Exercise objective - Once you reach the line that contains "gunos de los", retype it and each later line exactly as written, stopping only at the end of the listing.

Data provided -
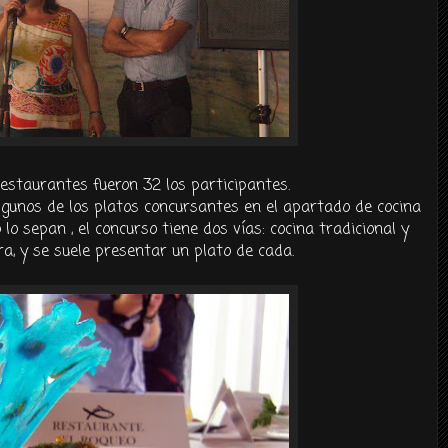
estaurantes fueron 32 los participantes.
gunos de los platos concursantes en el apartado de cocina
lo sepan , el concurso tiene dos vías: cocina tradicional y
a, y se suele presentar un plato de cada.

Exercise response -
gunos de los platos concursantes en el apartado de cocina
lo sepan , el concurso tiene dos vías: cocina tradicional y
a, y se suele presentar un plato de cada.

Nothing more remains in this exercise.